Water! It falls, it flows, it undulates!
Aksha sat looking out of the window. The pouring rains and their pitter-patter on the
roof. The drops bouncing off the floor and sprinkling droplets on his glasses.
The occasional roar of the thunder. He liked the monsoon. He liked sipping coffee as he wrote.
Somehow the monsoons inspired him. Always.
He
heard the door bell and got up to open it. His silly friends were here.
Complaining how wet clothes were pain in the ass. And how getting an auto in
the rains was a task better left to the man from the land of Uz, Job, known for
his patience! Sohni entered with her dripping umbrella and placed it on the
window grills. Urjit had a beaming face perhaps because Sohni was irritated.
Aksha never tried to understand their relation. They were the best friends. He
would not speak much, Sohni would never stop talking, and Urjit would make sure
that she never stopped. Yet, they were the best lot there could be. They didn't have a lot in common but that is what was different!

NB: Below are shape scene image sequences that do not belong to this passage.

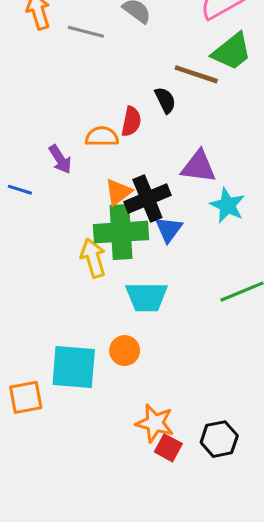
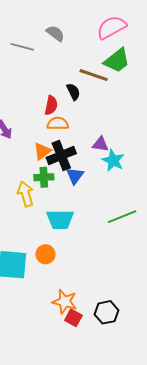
orange semicircle: (102, 137) -> (58, 123), moved
purple triangle: (198, 167) -> (100, 144), moved, size x0.7
green cross: (121, 232) -> (44, 177), size x0.6

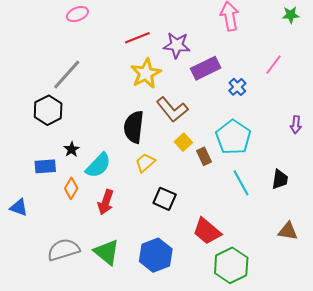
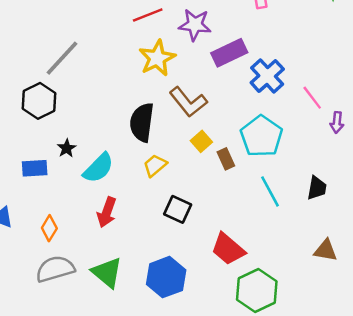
pink line: (274, 65) -> (312, 98), moved, turned -75
blue cross: (237, 87) -> (267, 76), size x1.6
orange diamond: (71, 188) -> (49, 228), moved

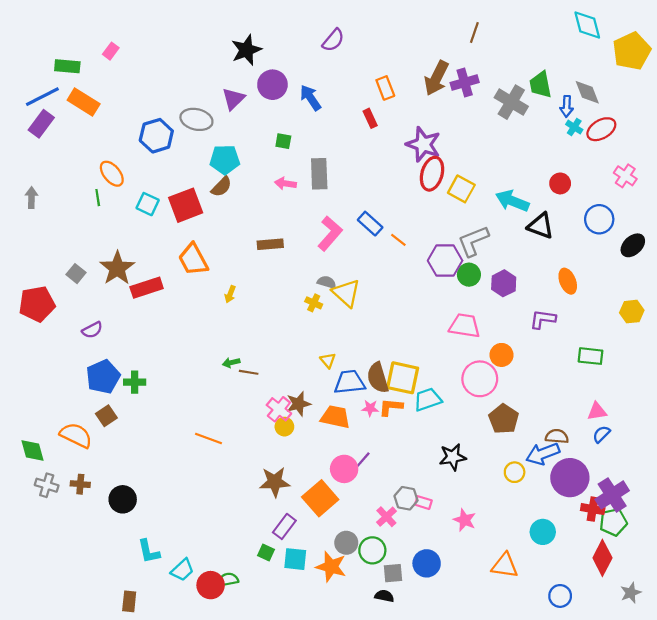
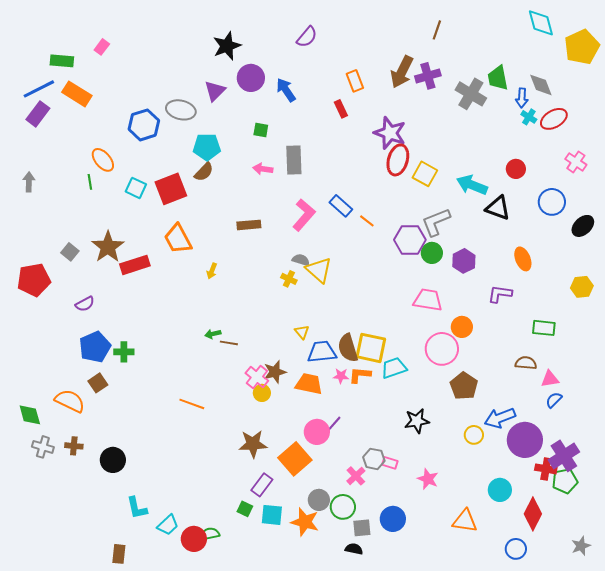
brown semicircle: (557, 436) -> (526, 363), moved
red diamond: (602, 558) -> (533, 514), moved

Aksha could not keep hearing the complaints Sohni had about the rains. He smiled at
her and she knew he did not agree with her. Aksha’s mom got them chai and Sohni
sipped it intermittently as she spoke.
“Come
on Aksha, I know you like rains, I do too but not when I am in the city. I hate
them here. I’d rather just go away from here and sit in the greenery out there.

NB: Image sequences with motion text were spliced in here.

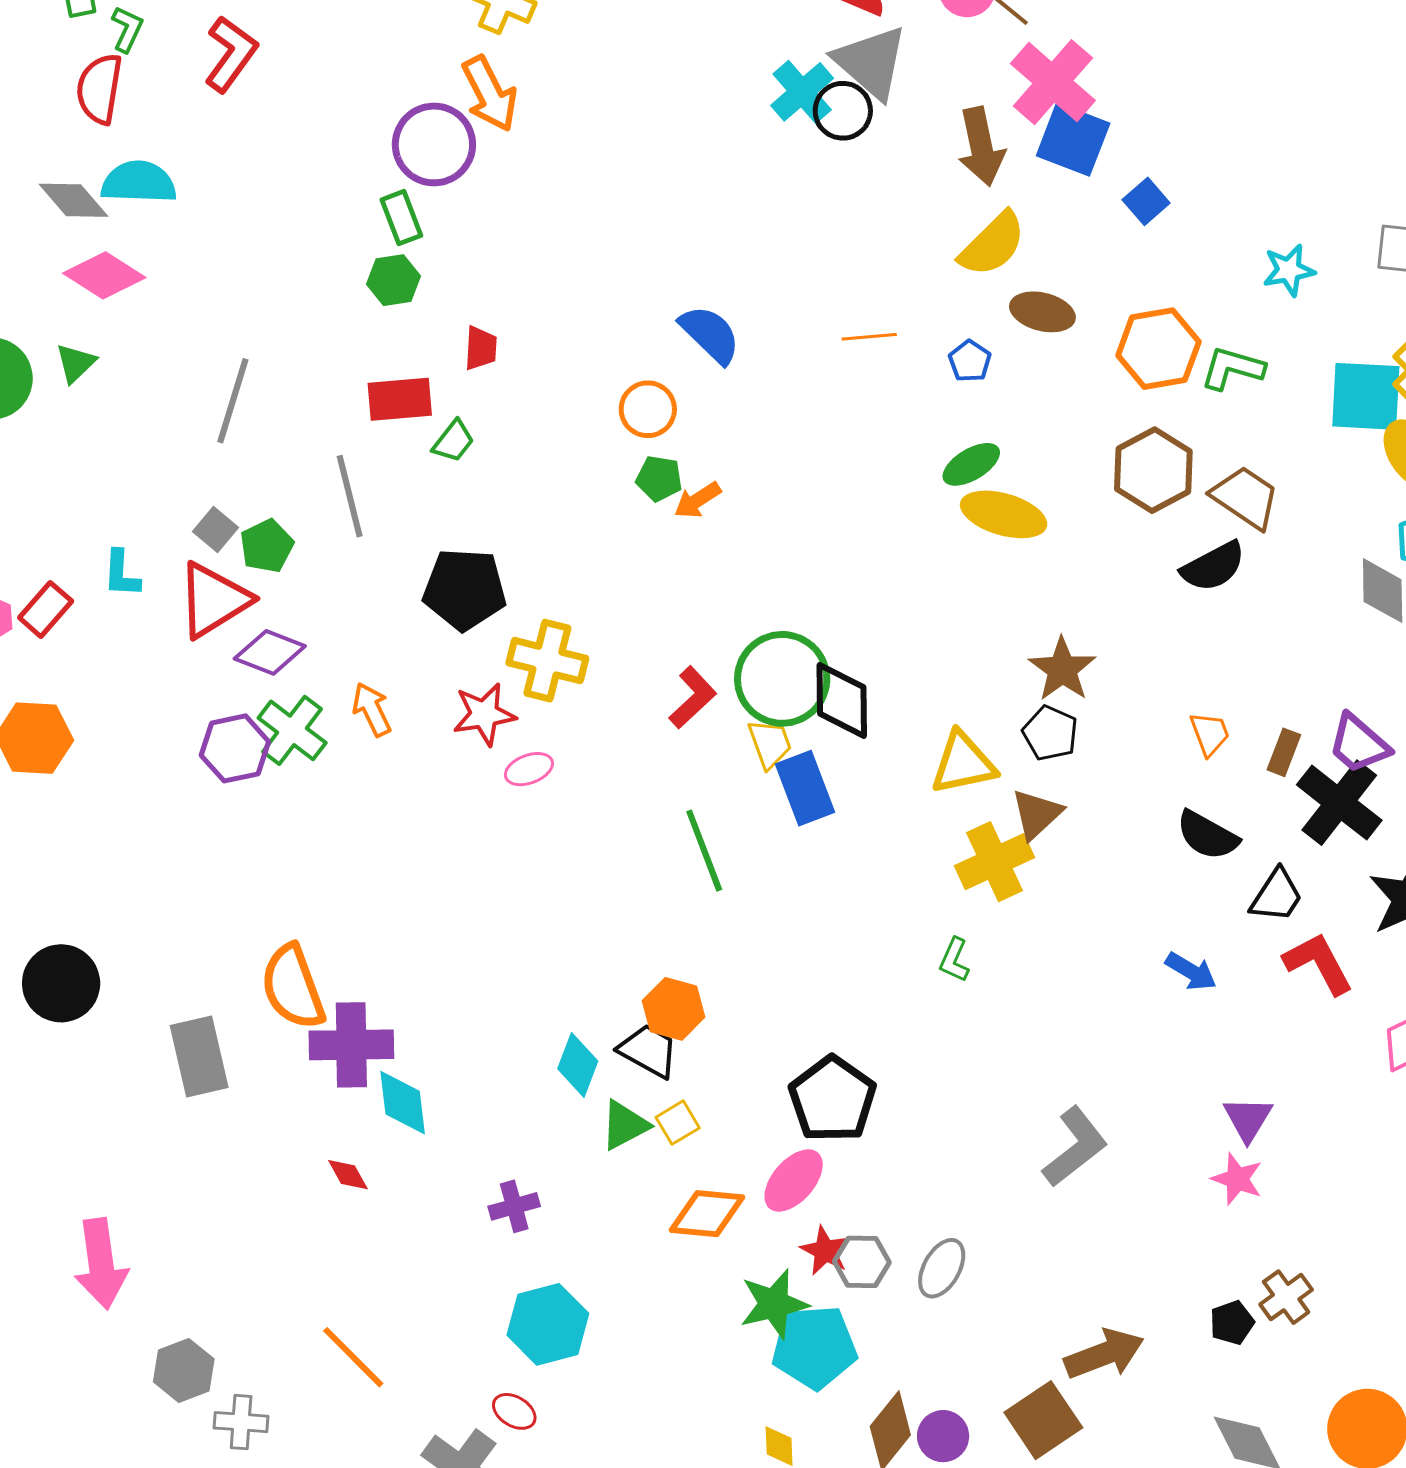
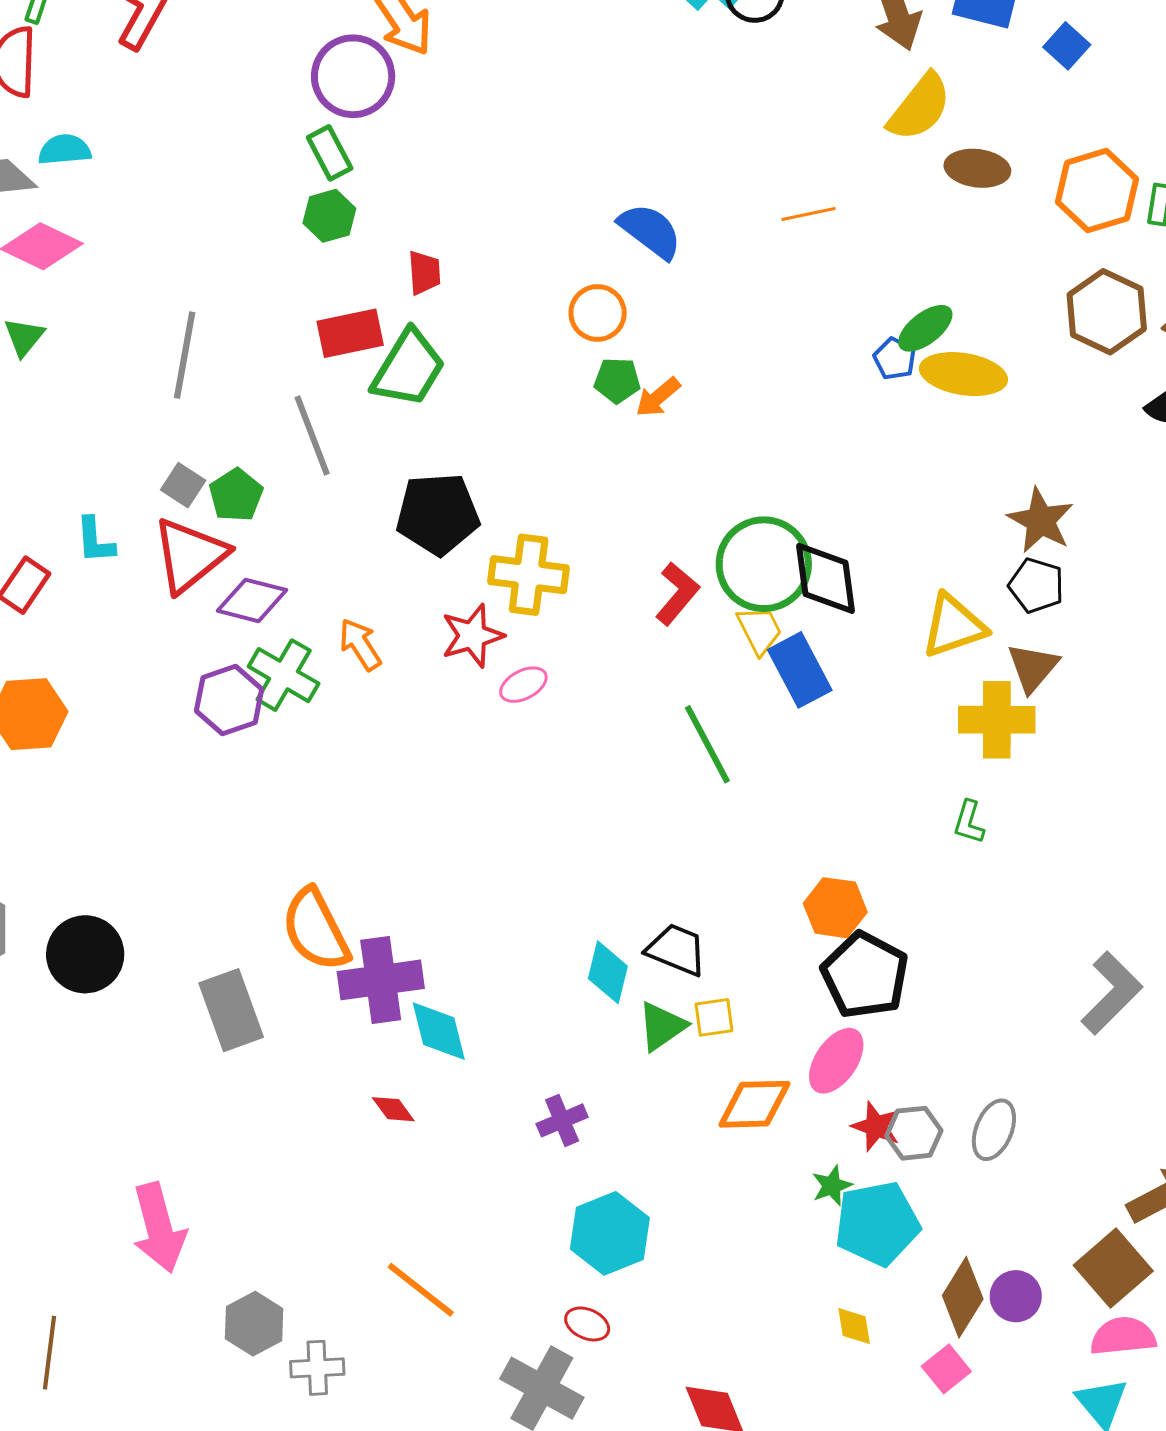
cyan semicircle: (139, 182) -> (65, 150), size x0.7
blue pentagon: (970, 361) -> (895, 359), moved
green trapezoid: (453, 441) -> (408, 368), size x1.8
yellow cross: (995, 862) -> (997, 720), turned 32
orange hexagon: (674, 1009) -> (835, 908), moved
yellow square: (678, 1123) -> (714, 1017), turned 30
green star: (774, 1304) -> (832, 1186), size x0.6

But our work won’t allow us right? Isn't that everyone’s story?”
Aksha replied, “I don’t know. I like it everywhere. It’s the same water. Same way of
coming down. Here or away from here.”
Urjit
interjected the rather few words that Aksha was anyways going to say. “I like
the sea.”
Sohni
looked at him with confusion. “Where is that coming from? I mean what has the
sea got to do with the rains?” After a very brief pause during which Urjit
could only move his jaw once, she said, “If you are going to say ‘water cycle’
and talk about evaporation and precipitation, I’d say keep the crap to
yourself!”
With
a wry grin, Urjit replied, “I meant the sea is good. Vast, never ending, and
lets my imagination go wherever it wants.”

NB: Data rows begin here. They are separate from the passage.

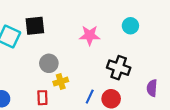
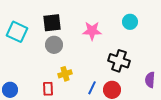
black square: (35, 26) -> (52, 23), moved
gray circle: (49, 63) -> (54, 45), moved

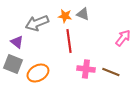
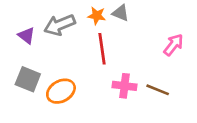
purple triangle: (17, 42) -> (26, 36), moved

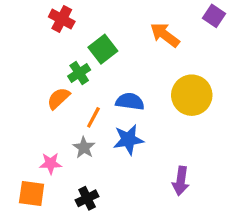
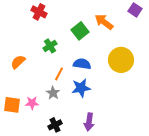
green square: (103, 49) -> (80, 31), moved
orange semicircle: (59, 98) -> (18, 62), moved
purple arrow: (181, 181) -> (89, 122), moved
orange square: (32, 194) -> (12, 105), moved

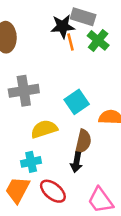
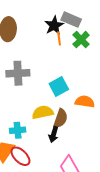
black star: (63, 26) -> (54, 25), turned -30
yellow semicircle: (44, 129) -> (43, 112), moved
red ellipse: (53, 191) -> (20, 156), moved

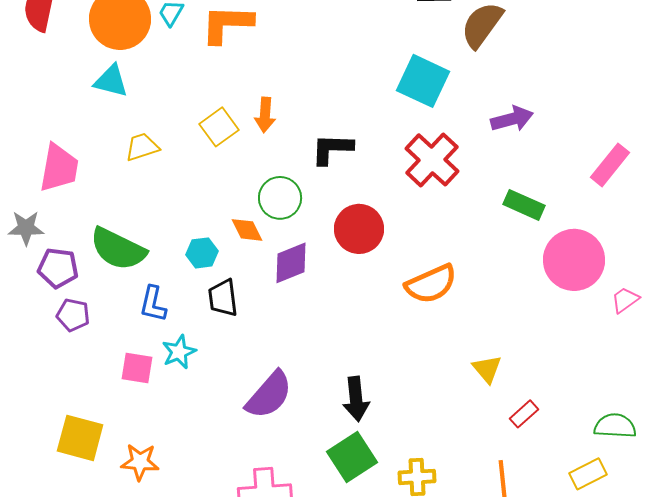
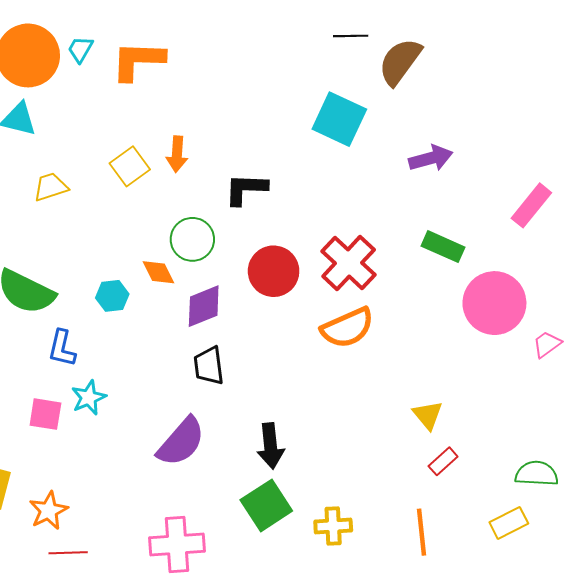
red cross: (432, 160) -> (349, 263), moved
black trapezoid: (223, 298) -> (209, 366), moved
yellow triangle: (487, 369) -> (428, 415), moved
orange star: (140, 462) -> (49, 511), turned -30

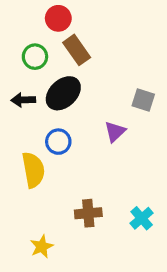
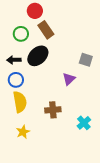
blue circle: (58, 142) -> (16, 80), moved
brown cross: (88, 213) -> (53, 110), moved
cyan cross: (142, 218) -> (84, 123), moved
yellow star: (42, 247) -> (23, 132), moved

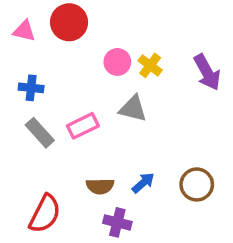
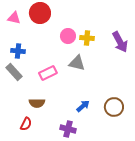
yellow cross: (150, 65) -> (87, 38), turned -32
gray rectangle: (40, 133) -> (14, 72), moved
brown semicircle: (100, 186) -> (37, 103), moved
red semicircle: (45, 214) -> (26, 124), size x0.6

Sohni wouldn't let him talk more. “Ah! In that sense, I like rivers. Not the big,
slow ones, but the rapid ones, the ones that provide rhythm to my flute. I just
love to play flute by the banks of the Beas. I can never get over the Beas. It’s
hands down the best thing I have ever seen or heard. It can be scary and it can
be welcoming too. Its water can be chilly, but it is tempting to walk into it,
wet your feet and take an occasional dip! Whatever you say I will always like
it!”
Urjit
liked her reply. But he hadn't finished making his point earlier. “It’s such a
blissful feeling to be sitting on a beach with a nice book; I can paint the
canvas with any colors I want! Staring into emptiness, taking me beyond my vision,
beyond the horizon!”
Aksh
loved to see them fight! But he never interfered. A smile was all he could wear!
Sohni
had a point to make. “Oh, but sea does not support life! Okay, I mean in the
conventional sense. It’s salty. You can’t open your eyes when you take a dip in
it.”
“Aasu bhi to namkeen hote hai! (So are tears.) Somehow the salty water in my eyes gives me all those feelings. I
don’t know. It’s not that I don’t like rivers, but I just can’t think of the anything
else that can beat the magnificence of the ocean.”
Sohni
replied, “Ha ha! A sailor went to sea, to see what he could see. And all that
he could see, was sea, sea, sea! Can’t you get bored of it? A river is so much
like our lives. Each bend is different. With each twist it changes course. All the
places it flows through just bloom! It’s different!”
Aksha looked out the window. The downpour was reduced to a drizzle now. The healthy
bickering of his buddies died out as he heard the chirping of the sparrow beating
its wings to dry itself off. The sun peeked from the dark clouds. The writer in
him needed no more inspiration…
Khidki par girti in berang
boondon ko dekhke sochta hu, kitni berang hai zindagi,
Fir suraj ki kirano ki tarah
badalon ke peeche se tumhari muskaan nazar aati hai.
Zindagi ke aasmaan par satrangi
indra-dhanush nikhar aata hai…
Roughly translated:
(As
I look at the colorless droplets on the window, I cannot help but compare it to
my bland life.
Then,
out of the dark clouds, the sun shines, just like your smile!